Re: [Exim] Reliability of spool/delivery handling (Linux)?

Top Page
Delete this message
Reply to this message
Author: Dr Andrew C Aitchison
Date:  
To: Philip Hazel
CC: Lutz Pressler, exim-users
Subject: Re: [Exim] Reliability of spool/delivery handling (Linux)?
> On Tue, 21 Aug 2001, Lutz Pressler wrote:
>
> > Is the way Exim handles spool files and local delivery safe, especially
> > on Linux ext2?
> > James Antill seems to think that it's not.
>
> I am not an expert on this stuff. I just have to go by what I read in
> the manuals and what people tell me.
>
> > Just in case anyone cares here's what exim does (AFAICS)...
> >
> > int fd1 = open(f1);
> > write(fd1);
> > fsync(fd1);
> >
> > int fd2 = open(tmp);
> > write(fd2);
> > fsync(fd2);
> > rename(tmp, f2); // Good at this point.
> >
> > So that seems to rely on all dir operations being sync.

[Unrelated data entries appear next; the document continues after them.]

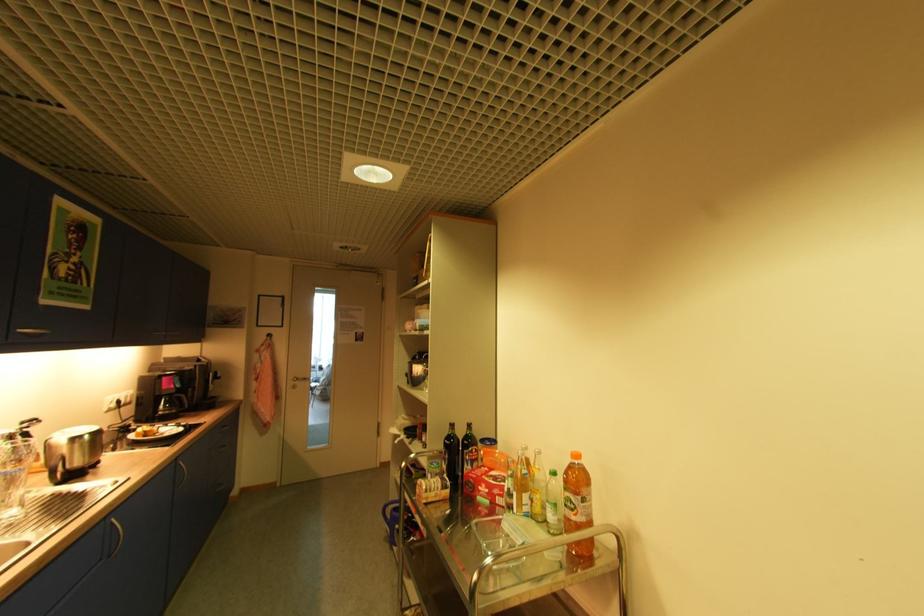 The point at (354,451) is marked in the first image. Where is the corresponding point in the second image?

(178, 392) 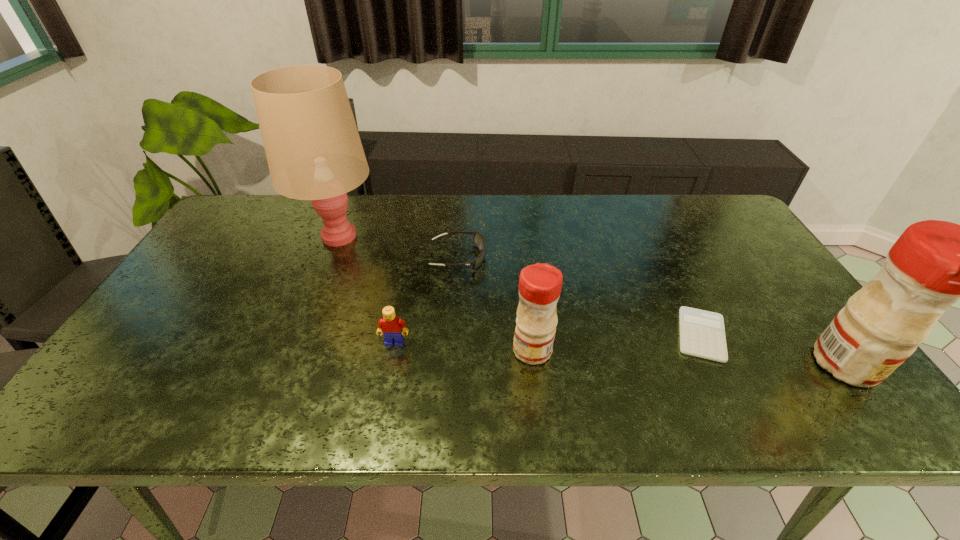 This screenshot has width=960, height=540. What are the coordinates of `the left condiment` in the screenshot? It's located at (540, 285).

Image resolution: width=960 pixels, height=540 pixels. I want to click on the third tallest object, so click(540, 285).

You are a GUI agent. You are given a task and a screenshot of the screen. Output one action in this format:
    pyautogui.click(x=<x>, y=<y>)
    Task: Click on the right condiment
    
    Given the screenshot: What is the action you would take?
    pos(933,264)

The width and height of the screenshot is (960, 540). Identify the location of the fifth shortest object. (933, 264).

You are a GUI agent. You are given a task and a screenshot of the screen. Output one action in this format:
    pyautogui.click(x=<x>, y=<y>)
    Task: Click on the second shortest object
    Image resolution: width=960 pixels, height=540 pixels.
    Given the screenshot: What is the action you would take?
    pyautogui.click(x=479, y=240)

Identify the location of goggles. (479, 240).

You are a GUI agent. You are given a task and a screenshot of the screen. Output one action in this format:
    pyautogui.click(x=<x>, y=<y>)
    Task: Click on the leftmost object
    This screenshot has width=960, height=540.
    Given the screenshot: What is the action you would take?
    pyautogui.click(x=314, y=152)

This screenshot has width=960, height=540. Find the location of `lampshade`. lampshade is located at coordinates (314, 152).

Find the location of a particular element. The height and width of the screenshot is (540, 960). the second object from left to right is located at coordinates (390, 326).

The image size is (960, 540). Identify the location of the third shortest object. (390, 326). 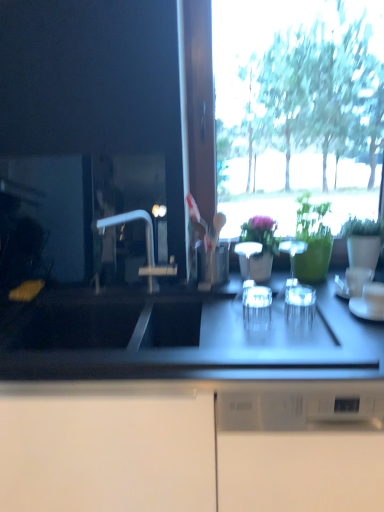 Question: Considering the relative sizes of clear glass wine glasses at center, positioned as the 5th tableware in right-to-left order, and green glossy vase at upper right, which appears as the second houseplant when viewed from the left, in the image provided, is clear glass wine glasses at center, positioned as the 5th tableware in right-to-left order, smaller than green glossy vase at upper right, which appears as the second houseplant when viewed from the left,?

Choices:
 (A) no
 (B) yes

Answer: (B)

Question: Is clear glass wine glasses at center, positioned as the 5th tableware in right-to-left order, not inside green glossy vase at upper right, which appears as the second houseplant when viewed from the left?

Choices:
 (A) no
 (B) yes

Answer: (B)

Question: Is clear glass wine glasses at center, positioned as the 5th tableware in right-to-left order, oriented away from green glossy vase at upper right, the 1th houseplant viewed from the right?

Choices:
 (A) yes
 (B) no

Answer: (A)

Question: Is clear glass wine glasses at center, acting as the 2th tableware starting from the left, far away from green glossy vase at upper right, the 1th houseplant viewed from the right?

Choices:
 (A) yes
 (B) no

Answer: (B)

Question: Are clear glass wine glasses at center, acting as the 2th tableware starting from the left, and green glossy vase at upper right, the 1th houseplant viewed from the right, beside each other?

Choices:
 (A) yes
 (B) no

Answer: (A)

Question: In terms of height, does clear glass wine glasses at center, acting as the 2th tableware starting from the left, look taller or shorter compared to green matte vase at center, marked as the second houseplant in a right-to-left arrangement?

Choices:
 (A) short
 (B) tall

Answer: (A)

Question: Is clear glass wine glasses at center, acting as the 2th tableware starting from the left, in front of or behind green matte vase at center, marked as the second houseplant in a right-to-left arrangement, in the image?

Choices:
 (A) behind
 (B) front

Answer: (B)

Question: Considering the positions of point (292, 261) and point (246, 233), is point (292, 261) closer or farther from the camera than point (246, 233)?

Choices:
 (A) farther
 (B) closer

Answer: (A)

Question: Based on their sizes in the image, would you say clear glass wine glasses at center, positioned as the 5th tableware in right-to-left order, is bigger or smaller than green matte vase at center, marked as the second houseplant in a right-to-left arrangement?

Choices:
 (A) big
 (B) small

Answer: (B)

Question: Visually, is transparent glass at center, which is counted as the 3th tableware, starting from the left, positioned to the left or to the right of green glossy vase at upper right, which appears as the second houseplant when viewed from the left?

Choices:
 (A) right
 (B) left

Answer: (B)

Question: Looking at their shapes, would you say transparent glass at center, arranged as the fourth tableware when viewed from the right, is wider or thinner than green glossy vase at upper right, the 1th houseplant viewed from the right?

Choices:
 (A) wide
 (B) thin

Answer: (B)

Question: From a real-world perspective, is transparent glass at center, arranged as the fourth tableware when viewed from the right, above or below green glossy vase at upper right, which appears as the second houseplant when viewed from the left?

Choices:
 (A) below
 (B) above

Answer: (A)

Question: From the image's perspective, is transparent glass at center, which is counted as the 3th tableware, starting from the left, above or below green glossy vase at upper right, the 1th houseplant viewed from the right?

Choices:
 (A) below
 (B) above

Answer: (A)

Question: Is white glossy cup at center, the fourth tableware viewed from the left, bigger or smaller than clear glass at center, positioned as the 6th tableware in right-to-left order?

Choices:
 (A) small
 (B) big

Answer: (A)

Question: From a real-world perspective, is white glossy cup at center, the fourth tableware viewed from the left, positioned above or below clear glass at center, placed as the 1th tableware when sorted from left to right?

Choices:
 (A) below
 (B) above

Answer: (A)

On Tue, 21 Aug 2001, Philip Hazel wrote:
> I'm afraid I don't have enough knowledge/understanding to follow how or
> why that is relying on whatever it is that is worrying people. My
> understanding of rename() is that it is atomic, that is, from the point
> of view of other processes, either it has happened or it has not. There
> is never a halfway state when neither the old file nor the new exists.
>
> If there really is a problem, please can somebody explain it to me in
> more detail?


I followed the sample fix http://www.and.org/exim-3.31-dirfsync.patch
well enough to make some guesses.

While fsync flushes the file to disk and rename is atomic from the
point of view of other processes, I summize that rename is *not* atomic
below the filesystem level. There is a window during which the
all process will be told that the rename has happened, but the
disk thinks that the rename has not.

Should the machine crash during this window, the file will
have no name, and thus appear in lost+found. Or something.

-- 
Dr. Andrew C. Aitchison        Computer Officer, DPMMS, Cambridge
A.C.Aitchison@???    http://www.dpmms.cam.ac.uk/~werdna